• [What you have to do] For this exercise, write out the full listing that follows exactly and skip its pictures.
BEGIN
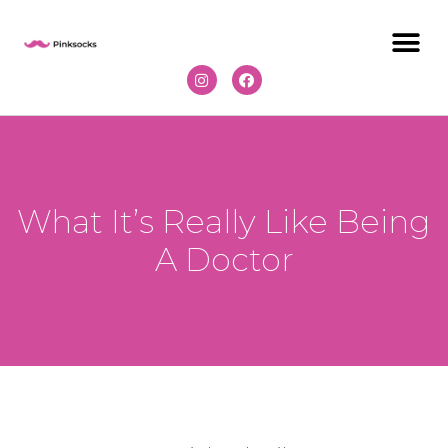
What It’s Really Like Being
A Doctor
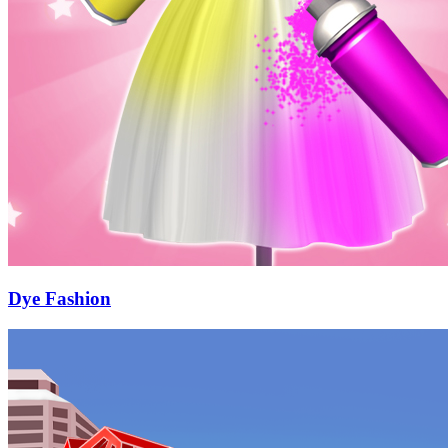
Dye Fashion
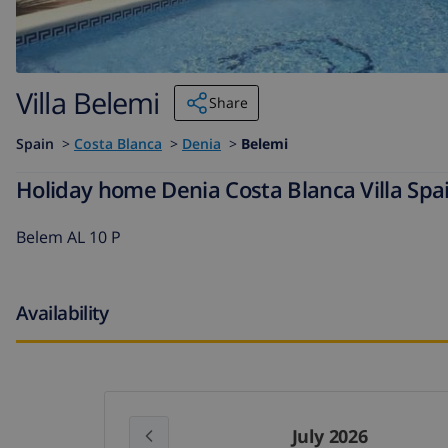
Villa Belemi
Share
Spain
>
Costa Blanca
>
Denia
>
Belemi
Holiday home Denia Costa Blanca Villa Spai
Belem AL 10 P
Availability
July 2026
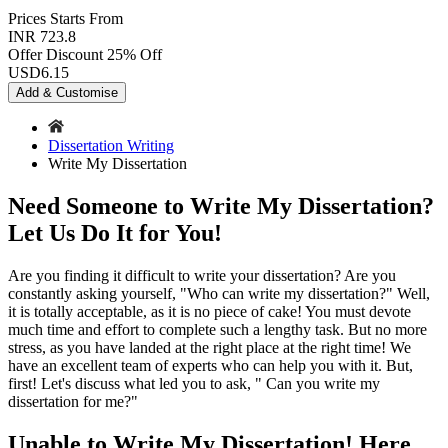
Prices
Starts From
INR 723.8
Offer Discount
25% Off
USD
6.15
Add & Customise
Dissertation Writing
Write My Dissertation
Need Someone to Write My Dissertation?
Let Us Do It for You!
Are you finding it difficult to write your dissertation? Are you
constantly asking yourself, "Who can write my dissertation?" Well,
it is totally acceptable, as it is no piece of cake! You must devote
much time and effort to complete such a lengthy task. But no more
stress, as you have landed at the right place at the right time! We
have an excellent team of experts who can help you with it. But,
first! Let's discuss what led you to ask, " Can you write my
dissertation for me?"
Unable to Write My Dissertation! Here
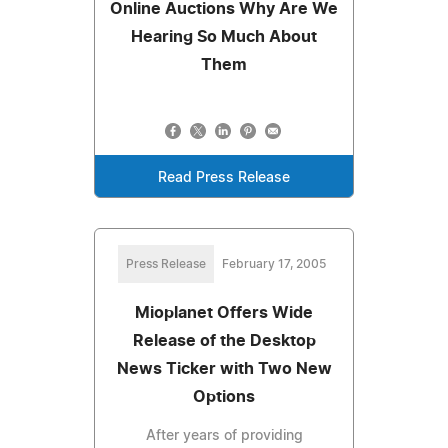
Online Auctions Why Are We
Hearing So Much About
Them
Read Press Release
Press Release
February 17, 2005
Mioplanet Offers Wide
Release of the Desktop
News Ticker with Two New
Options
After years of providing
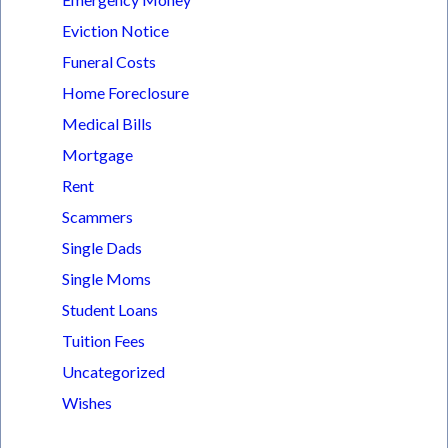
Eviction Notice
Funeral Costs
Home Foreclosure
Medical Bills
Mortgage
Rent
Scammers
Single Dads
Single Moms
Student Loans
Tuition Fees
Uncategorized
Wishes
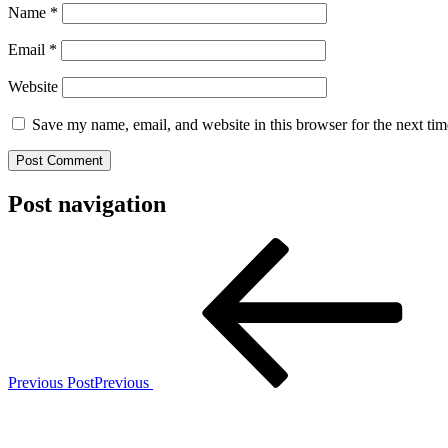
Name
*
Email
*
Website
Save my name, email, and website in this browser for the next ti
Post navigation
Previous Post
Previous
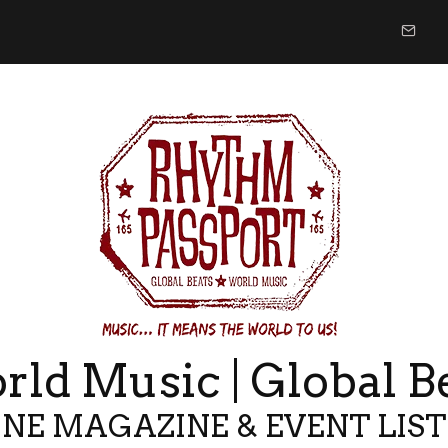
ld Music | Global B
NE MAGAZINE & EVENT LIS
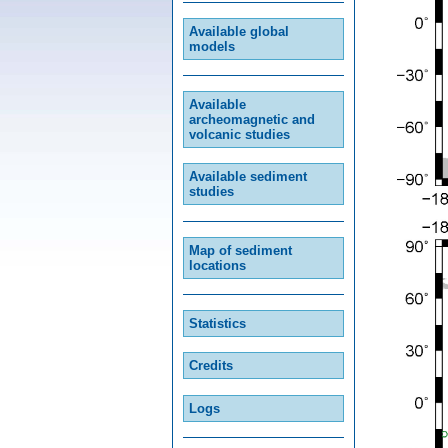
Available global
models
Available
archeomagnetic and
volcanic studies
Available sediment
studies
Map of sediment
locations
Statistics
Credits
Logs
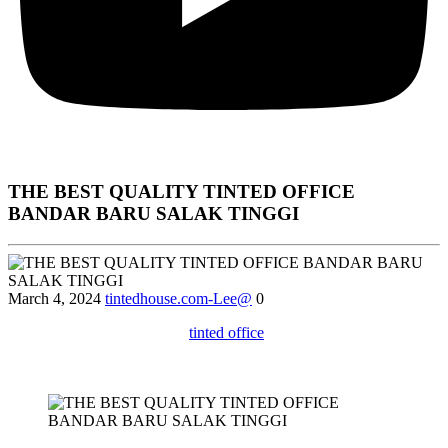
THE BEST QUALITY TINTED OFFICE
BANDAR BARU SALAK TINGGI
March 4, 2024
tintedhouse.com-Lee@
0
Explore the various types of
tinted office
windows available in
Bandar Baru Salak Tinggi and choose the best option for your
specific needs.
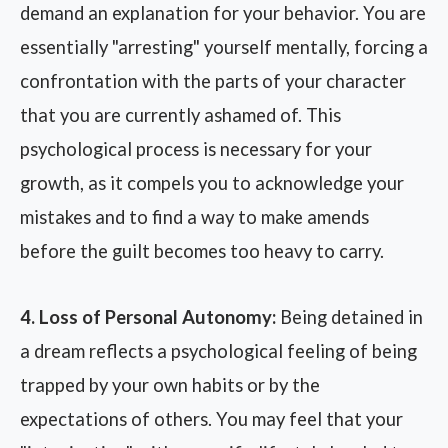
demand an explanation for your behavior. You are
essentially "arresting" yourself mentally, forcing a
confrontation with the parts of your character
that you are currently ashamed of. This
psychological process is necessary for your
growth, as it compels you to acknowledge your
mistakes and to find a way to make amends
before the guilt becomes too heavy to carry.
4. Loss of Personal Autonomy:
Being detained in
a dream reflects a psychological feeling of being
trapped by your own habits or by the
expectations of others. You may feel that your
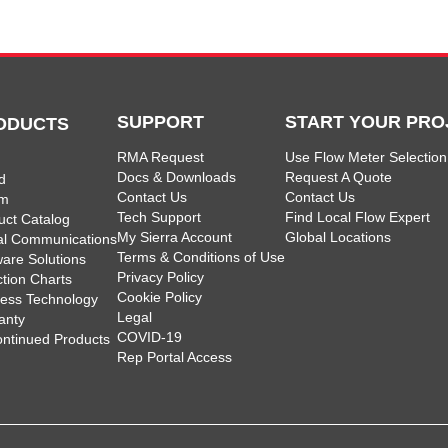
SUPPORT
START YOUR PRO
ODUCTS
RMA Request
Use Flow Meter Selection
Docs & Downloads
Request A Quote
d
Contact Us
Contact Us
am
Tech Support
Find Local Flow Expert
uct Catalog
My Sierra Account
Global Locations
tal Communications
Terms & Conditions of Use
ware Solutions
Privacy Policy
ction Charts
Cookie Policy
less Technology
Legal
anty
COVID-19
ontinued Products
Rep Portal Access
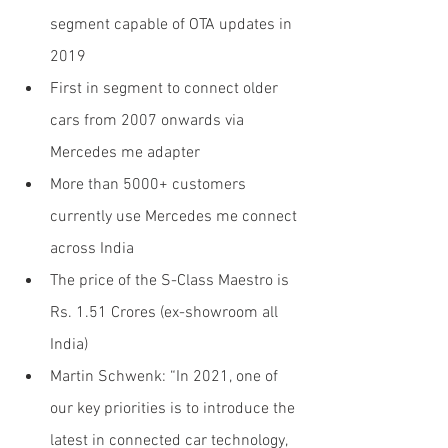
segment capable of OTA updates in 
2019
First in segment to connect older 
cars from 2007 onwards via 
Mercedes me adapter
More than 5000+ customers 
currently use Mercedes me connect 
across India
The price of the S-Class Maestro is 
Rs. 1.51 Crores (ex-showroom all 
India)
Martin Schwenk: “In 2021, one of 
our key priorities is to introduce the 
latest in connected car technology, 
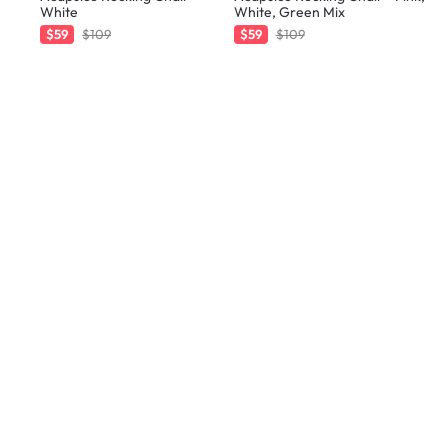
White
White, Green Mix
$59
$109
$59
$109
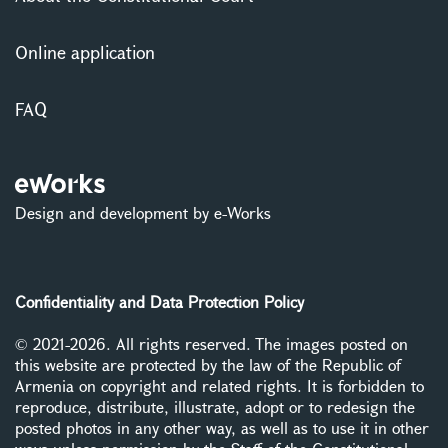
Online application
FAQ
Design and development by e-Works
Confidentiality and Data Protection Policy
© 2021-2026. All rights reserved. The images posted on
this website are protected by the law of the Republic of
Armenia on copyright and related rights. It is forbidden to
reproduce, distribute, illustrate, adopt or to redesign the
posted photos in any other way, as well as to use it in other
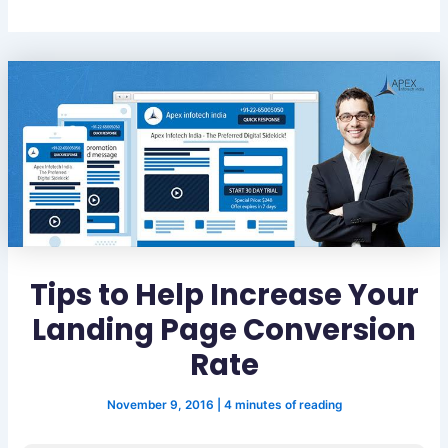
Tips to Help Increase Your
Landing Page Conversion
Rate
November 9, 2016
|
4 minutes of reading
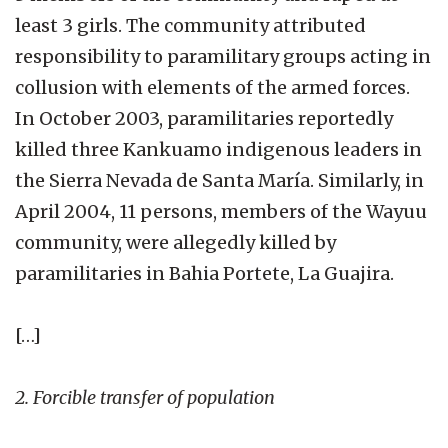
least 3 girls. The community attributed
responsibility to paramilitary groups acting in
collusion with elements of the armed forces.
In October 2003, paramilitaries reportedly
killed three Kankuamo indigenous leaders in
the Sierra Nevada de Santa María. Similarly, in
April 2004, 11 persons, members of the Wayuu
community, were allegedly killed by
paramilitaries in Bahia Portete, La Guajira.
[…]
2. Forcible transfer of population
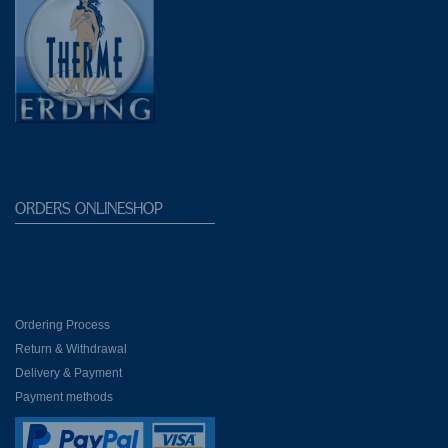
Shops Galeria
ORDERS ONLINESHOP
Ordering Process
Return & Withdrawal
Delivery & Payment
Payment methods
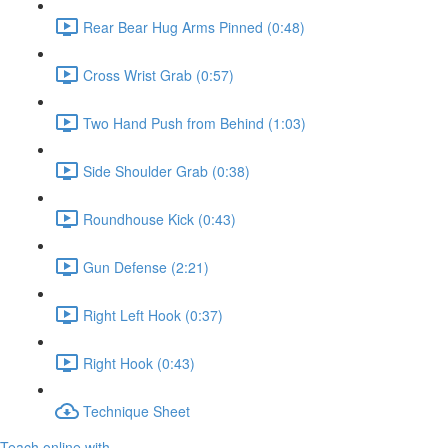
Rear Bear Hug Arms Pinned (0:48)
Cross Wrist Grab (0:57)
Two Hand Push from Behind (1:03)
Side Shoulder Grab (0:38)
Roundhouse Kick (0:43)
Gun Defense (2:21)
Right Left Hook (0:37)
Right Hook (0:43)
Technique Sheet
Teach online with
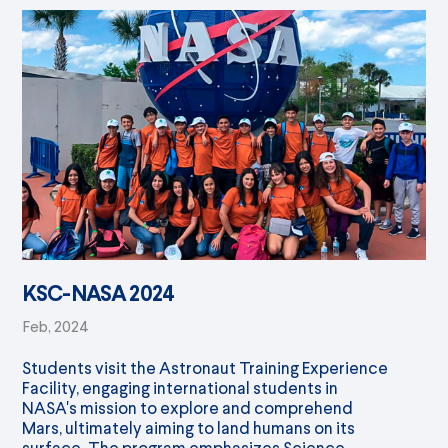
KSC-NASA 2024
Feb, 2024
Students visit the Astronaut Training Experience
Facility, engaging international students in
NASA's mission to explore and comprehend
Mars, ultimately aiming to land humans on its
surface. The program emphasizes Science,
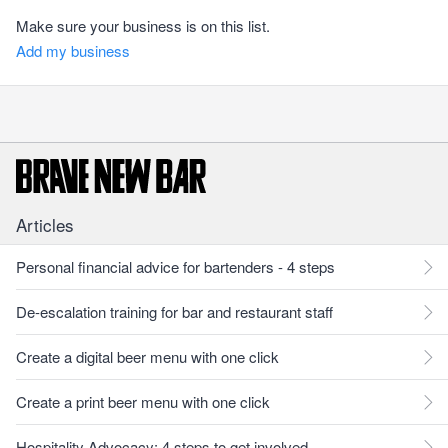
Make sure your business is on this list.
Add my business
Articles
Personal financial advice for bartenders - 4 steps
De-escalation training for bar and restaurant staff
Create a digital beer menu with one click
Create a print beer menu with one click
Hospitality Advocacy: 4 steps to get involved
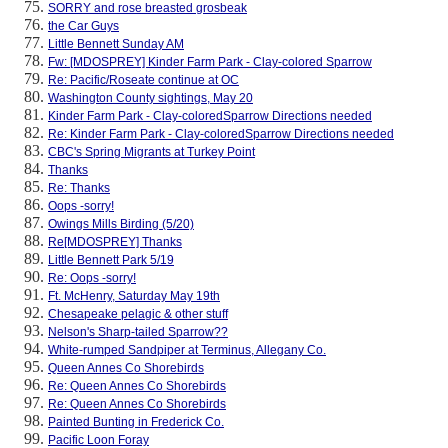
SORRY and rose breasted grosbeak
the Car Guys
Little Bennett Sunday AM
Fw: [MDOSPREY] Kinder Farm Park - Clay-colored Sparrow
Re: Pacific/Roseate continue at OC
Washington County sightings, May 20
Kinder Farm Park - Clay-coloredSparrow Directions needed
Re: Kinder Farm Park - Clay-coloredSparrow Directions needed
CBC's Spring Migrants at Turkey Point
Thanks
Re: Thanks
Oops -sorry!
Owings Mills Birding (5/20)
Re[MDOSPREY] Thanks
Little Bennett Park 5/19
Re: Oops -sorry!
Ft. McHenry, Saturday May 19th
Chesapeake pelagic & other stuff
Nelson's Sharp-tailed Sparrow??
White-rumped Sandpiper at Terminus, Allegany Co.
Queen Annes Co Shorebirds
Re: Queen Annes Co Shorebirds
Re: Queen Annes Co Shorebirds
Painted Bunting in Frederick Co.
Pacific Loon Foray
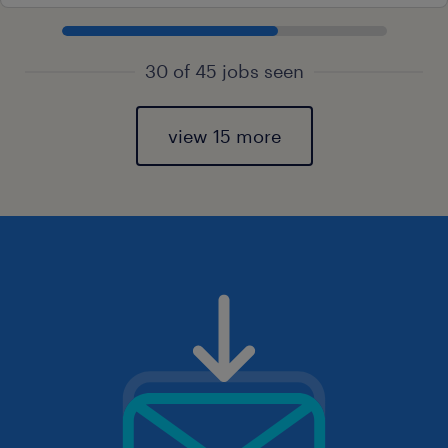
30 of 45 jobs seen
view 15 more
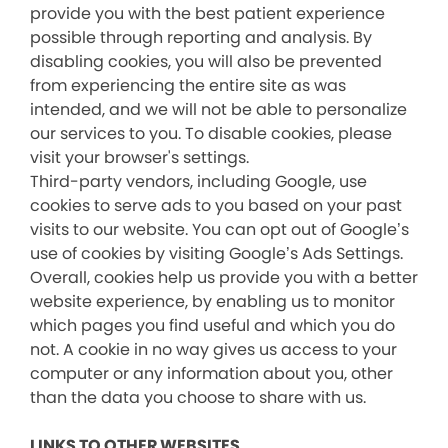
provide you with the best patient experience
possible through reporting and analysis. By
disabling cookies, you will also be prevented
from experiencing the entire site as was
intended, and we will not be able to personalize
our services to you. To disable cookies, please
visit your browser's settings.
Third-party vendors, including Google, use
cookies to serve ads to you based on your past
visits to our website. You can opt out of Google’s
use of cookies by visiting Google’s Ads Settings.
Overall, cookies help us provide you with a better
website experience, by enabling us to monitor
which pages you find useful and which you do
not. A cookie in no way gives us access to your
computer or any information about you, other
than the data you choose to share with us.
LINKS TO OTHER WEBSITES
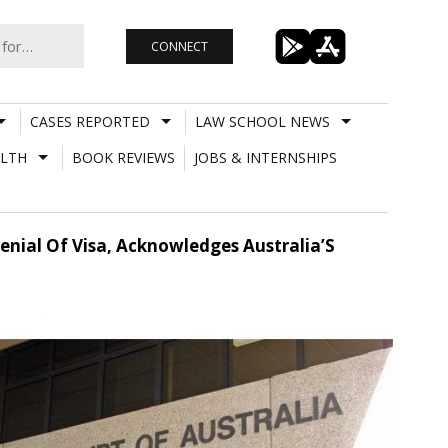
CONNECT
CASES REPORTED
LAW SCHOOL NEWS
LTH
BOOK REVIEWS
JOBS & INTERNSHIPS
enial Of Visa, Acknowledges Australia’S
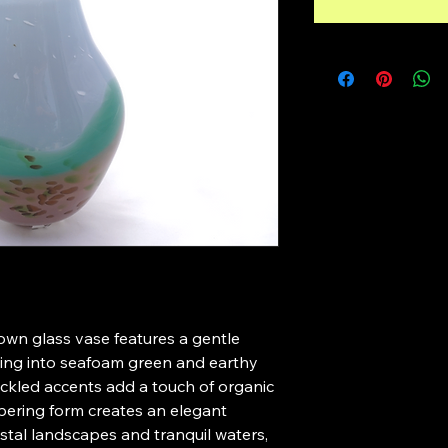
own glass vase features a gentle 
wing into seafoam green and earthy 
ckled accents add a touch of organic 
apering form creates an elegant 
stal landscapes and tranquil waters,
END
• [Solution to this problem]
What It’s Really Like Being
A Doctor
Dye Fashion
Villa Belemi
Share
Spain
>
Costa Blanca
>
Denia
>
Belemi
Holiday home Denia Costa Blanca Villa Spai
Belem AL 10 P
Availability
July 2026
Prices
Starts From
INR 723.8
Offer Discount
25% Off
USD
6.15
Add & Customise
Dissertation Writing
Write My Dissertation
Need Someone to Write My Dissertation?
Let Us Do It for You!
Are you finding it difficult to write your dissertation? Are you
constantly asking yourself, "Who can write my dissertation?" Well,
it is totally acceptable, as it is no piece of cake! You must devote
much time and effort to complete such a lengthy task. But no more
stress, as you have landed at the right place at the right time! We
have an excellent team of experts who can help you with it. But,
first! Let's discuss what led you to ask, " Can you write my
dissertation for me?"
Unable to Write My Dissertation! Here
Online Auctions Why Are We
Hearing So Much About
Them
Read Press Release
Press Release
February 17, 2005
Mioplanet Offers Wide
Release of the Desktop
News Ticker with Two New
Options
After years of providing
Eviction Notice
Funeral Costs
Home Foreclosure
Medical Bills
Mortgage
Rent
Scammers
Single Dads
Single Moms
Student Loans
Tuition Fees
Uncategorized
Wishes
Name
*
Email
*
Website
Save my name, email, and website in this browser for the next ti
Post navigation
Previous Post
Previous
ld Music | Global B
NE MAGAZINE & EVENT LIS
Available global
models
Available
archeomagnetic and
volcanic studies
Available sediment
studies
Map of sediment
locations
Statistics
Credits
Logs
THE BEST QUALITY TINTED OFFICE
BANDAR BARU SALAK TINGGI
March 4, 2024
tintedhouse.com-Lee@
0
Explore the various types of
tinted office
windows available in
Bandar Baru Salak Tinggi and choose the best option for your
specific needs.
demand an explanation for your behavior. You are
essentially "arresting" yourself mentally, forcing a
confrontation with the parts of your character
that you are currently ashamed of. This
psychological process is necessary for your
growth, as it compels you to acknowledge your
mistakes and to find a way to make amends
before the guilt becomes too heavy to carry.
4. Loss of Personal Autonomy:
Being detained in
a dream reflects a psychological feeling of being
trapped by your own habits or by the
expectations of others. You may feel that your
SUPPORT
START YOUR PRO
ODUCTS
RMA Request
Use Flow Meter Selection
Docs & Downloads
Request A Quote
d
Contact Us
Contact Us
am
Tech Support
Find Local Flow Expert
uct Catalog
My Sierra Account
Global Locations
tal Communications
Terms & Conditions of Use
ware Solutions
Privacy Policy
ction Charts
Cookie Policy
less Technology
Legal
anty
COVID-19
ontinued Products
Rep Portal Access
segment capable of OTA updates in 
2019
First in segment to connect older 
cars from 2007 onwards via 
Mercedes me adapter
More than 5000+ customers 
currently use Mercedes me connect 
across India
The price of the S-Class Maestro is 
Rs. 1.51 Crores (ex-showroom all 
India)
Martin Schwenk: “In 2021, one of 
our key priorities is to introduce the 
latest in connected car technology, 
White
White, Green Mix
$59
$109
$59
$109
Online application
FAQ
Design and development by e-Works
Confidentiality and Data Protection Policy
© 2021-2026. All rights reserved. The images posted on
this website are protected by the law of the Republic of
Armenia on copyright and related rights. It is forbidden to
reproduce, distribute, illustrate, adopt or to redesign the
posted photos in any other way, as well as to use it in other
Tips to Help Increase Your
Landing Page Conversion
Rate
November 9, 2016
|
4 minutes of reading
least 3 girls. The community attributed
responsibility to paramilitary groups acting in
collusion with elements of the armed forces.
In October 2003, paramilitaries reportedly
killed three Kankuamo indigenous leaders in
the Sierra Nevada de Santa María. Similarly, in
April 2004, 11 persons, members of the Wayuu
community, were allegedly killed by
paramilitaries in Bahia Portete, La Guajira.
[…]
2. Forcible transfer of population
Shops Galeria
ORDERS ONLINESHOP
Ordering Process
Return & Withdrawal
Delivery & Payment
Payment methods
Rear Bear Hug Arms Pinned (0:48)
Cross Wrist Grab (0:57)
Two Hand Push from Behind (1:03)
Side Shoulder Grab (0:38)
Roundhouse Kick (0:43)
Gun Defense (2:21)
Right Left Hook (0:37)
Right Hook (0:43)
Technique Sheet
Teach online with
KSC-NASA 2024
Feb, 2024
Students visit the Astronaut Training Experience
Facility, engaging international students in
NASA's mission to explore and comprehend
Mars, ultimately aiming to land humans on its
surface. The program emphasizes Science,
Make sure your business is on this list.
Add my business
Articles
Personal financial advice for bartenders - 4 steps
De-escalation training for bar and restaurant staff
Create a digital beer menu with one click
Create a print beer menu with one click
Hospitality Advocacy: 4 steps to get involved
SORRY and rose breasted grosbeak
the Car Guys
Little Bennett Sunday AM
Fw: [MDOSPREY] Kinder Farm Park - Clay-colored Sparrow
Re: Pacific/Roseate continue at OC
Washington County sightings, May 20
Kinder Farm Park - Clay-coloredSparrow Directions needed
Re: Kinder Farm Park - Clay-coloredSparrow Directions needed
CBC's Spring Migrants at Turkey Point
Thanks
Re: Thanks
Oops -sorry!
Owings Mills Birding (5/20)
Re[MDOSPREY] Thanks
Little Bennett Park 5/19
Re: Oops -sorry!
Ft. McHenry, Saturday May 19th
Chesapeake pelagic & other stuff
Nelson's Sharp-tailed Sparrow??
White-rumped Sandpiper at Terminus, Allegany Co.
Queen Annes Co Shorebirds
Re: Queen Annes Co Shorebirds
Re: Queen Annes Co Shorebirds
Painted Bunting in Frederick Co.
Pacific Loon Foray
30 of 45 jobs seen
view 15 more
provide you with the best patient experience
possible through reporting and analysis. By
disabling cookies, you will also be prevented
from experiencing the entire site as was
intended, and we will not be able to personalize
our services to you. To disable cookies, please
visit your browser's settings.
Third-party vendors, including Google, use
cookies to serve ads to you based on your past
visits to our website. You can opt out of Google’s
use of cookies by visiting Google’s Ads Settings.
Overall, cookies help us provide you with a better
website experience, by enabling us to monitor
which pages you find useful and which you do
not. A cookie in no way gives us access to your
computer or any information about you, other
than the data you choose to share with us.
LINKS TO OTHER WEBSITES
CONNECT
CASES REPORTED
LAW SCHOOL NEWS
LTH
BOOK REVIEWS
JOBS & INTERNSHIPS
enial Of Visa, Acknowledges Australia’S
own glass vase features a gentle 
wing into seafoam green and earthy 
ckled accents add a touch of organic 
apering form creates an elegant 
stal landscapes and tranquil waters,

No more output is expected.